Utilizing NFTs for the protection of intellectual property is an expanding use. It is evident that NFT projects build loyal communities, and serve as examples of NFTs merging physical & digital luxury goods.
Liquidity issues; Oftentimes, you cannot liquidate an NFT quickly. In addition, the NFT exchange market has been plagued with "wash trading," where prices have been artificially inflated, and several well-known NFT projects have decreased significantly in value.
In order to purchase an NFT, you must utilize cryptocurrency. Most NFT exchanges (like OpenSea) require a cryptocurrency (like Ethereum or a different type of token) to purchase NFTs. Thus, NFTs and cryptocurrencies have a symbiotic relationship.

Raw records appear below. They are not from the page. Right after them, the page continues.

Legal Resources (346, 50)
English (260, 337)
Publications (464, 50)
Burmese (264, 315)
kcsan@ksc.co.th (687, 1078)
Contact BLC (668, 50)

NFTs may soon serve as collateral for Cryptocurrency loans through Decentralized Finance (DeFi) projects. This will further 'cross-pollinate' the lines between NFTs and Cryptocurrencies.

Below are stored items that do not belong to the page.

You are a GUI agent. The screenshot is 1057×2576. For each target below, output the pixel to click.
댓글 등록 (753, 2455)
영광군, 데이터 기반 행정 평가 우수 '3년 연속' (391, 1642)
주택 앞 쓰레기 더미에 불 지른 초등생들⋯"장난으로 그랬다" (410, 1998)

Regardless of if you are utilizing NFTs or holding Bitcoin, it is important to maintain security. Use hardware wallets, enable 2FA, and do not disclose your seed phrase. Key Principle: “If You Don’t Have It, You Can’t Use It”

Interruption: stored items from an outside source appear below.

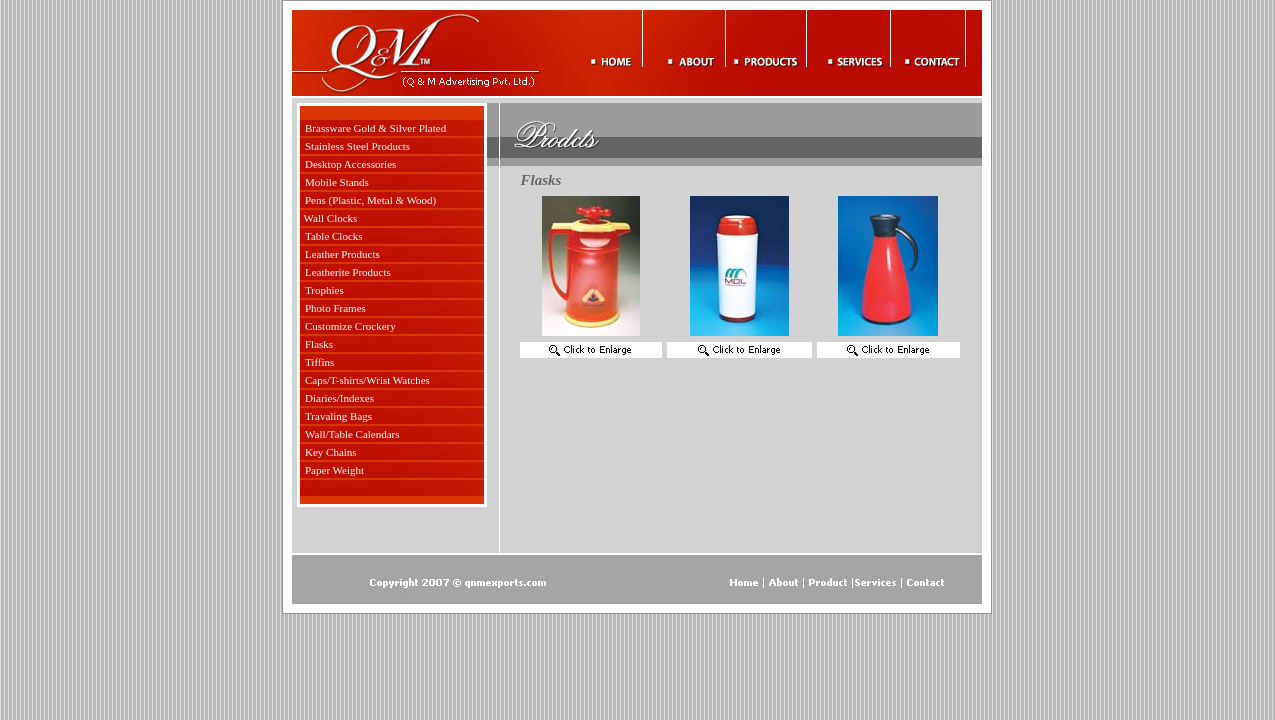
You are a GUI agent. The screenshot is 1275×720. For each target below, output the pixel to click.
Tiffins (319, 362)
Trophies (324, 290)
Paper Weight (334, 470)
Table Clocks (334, 236)
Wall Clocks (331, 218)
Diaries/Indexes (339, 398)
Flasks (319, 344)
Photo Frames (335, 308)
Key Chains (331, 452)
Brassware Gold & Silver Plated (375, 128)
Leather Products (342, 254)
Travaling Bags (338, 416)
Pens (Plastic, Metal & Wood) (370, 200)
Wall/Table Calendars (352, 434)
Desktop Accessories (350, 164)
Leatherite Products (348, 272)
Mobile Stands (337, 182)
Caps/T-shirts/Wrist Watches (367, 380)
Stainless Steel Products (357, 146)
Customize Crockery (350, 326)
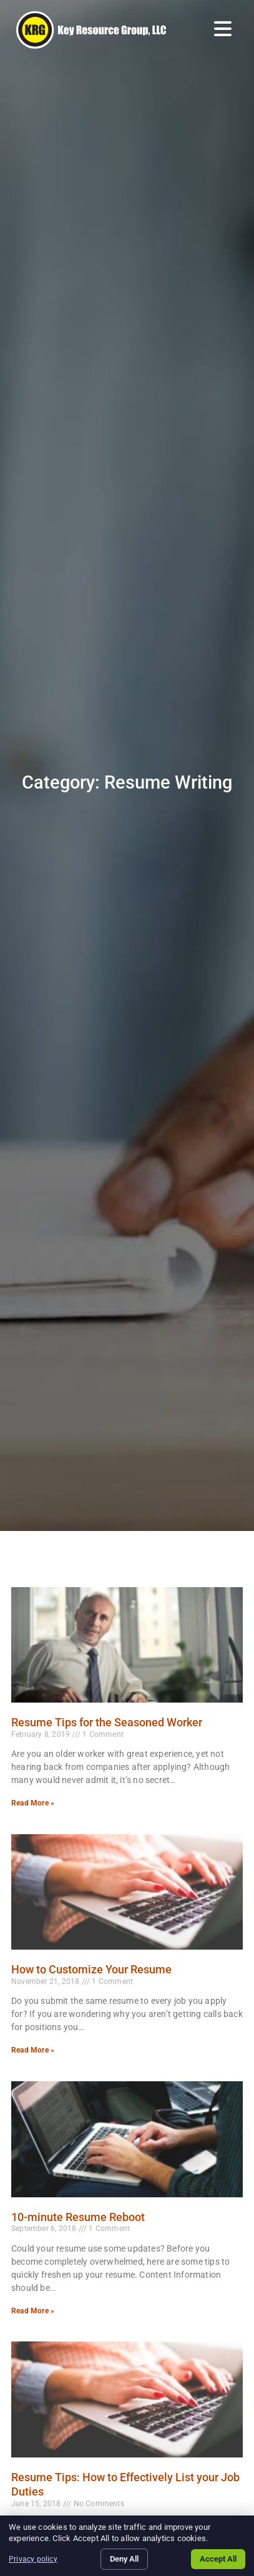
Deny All (124, 2559)
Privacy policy (33, 2559)
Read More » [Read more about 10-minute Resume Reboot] (32, 2310)
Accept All (218, 2559)
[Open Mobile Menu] (223, 29)
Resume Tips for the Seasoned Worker (106, 1722)
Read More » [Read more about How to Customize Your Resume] (32, 2050)
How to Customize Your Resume (91, 1969)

Get set up for your purchase by opening up a Wallet to store your NFTs. You will need to purchase either ETH or BTC. You can use OpenSea to purchase your desired NFTs once you set up your wallet. When purchasing your NFT(s), you need to review how/what traits your NFT has to help make a decision on your purchase.
The question of “NFT vs Cryptocurrency” is really two sides of the same coin – they work together. Cryptocurrency is our digital currency and NFTs are our digital assets. Both of these technology types will continue to play an important role as the Blockchain continues to mature, and they will both be important to the future of value exchange, creation and ownership of value in the future of the Virtual Economy.
Can NFTs Be used to purchase Cryptocurrency?
Yes, by selling your NFTs on a marketplace after you’ve created the account.
How do NFTs impact the environment?
Historically, blockchain technologies have consumed a lot of energy, the largest being the Bitcoin blockchain. Ethereum is now operating on the “Proof of Stake” model, and through this will reduce power usage by 99%+. Therefore, with NFT(s) running on the Ethereum blockchain, they require significantly fewer resources to operate.
How are taxes and regulations for cryptocurrencies?
Most countries will tax you when you make a profit – in most cases, as long-term capital gains. NFT ownership is usually taxed similar to capital gains, unless you are an artist, then you may be classified as a business and subject to ordinary income tax. Consult a local tax adviser.
What are some security measures that newcomers should take?
Newcomers should protect their NFTs by purchasing a Hardware Wallet. Do not click on any unsolicited links, tweets, or messages in DAOs from the Discord or Twitter communities. If you are not using the “Minting” tool from any verified sources, do not use it.
How will the Metaverse change our definitions of ownership?
The intersection of cryptocurrency and NFTs will enable a seamless virtual economy. NFTs could be utilized for all forms of identity, legal contracts, etc., therefore ownership can become legally and economically equivalent to ownership in the real world.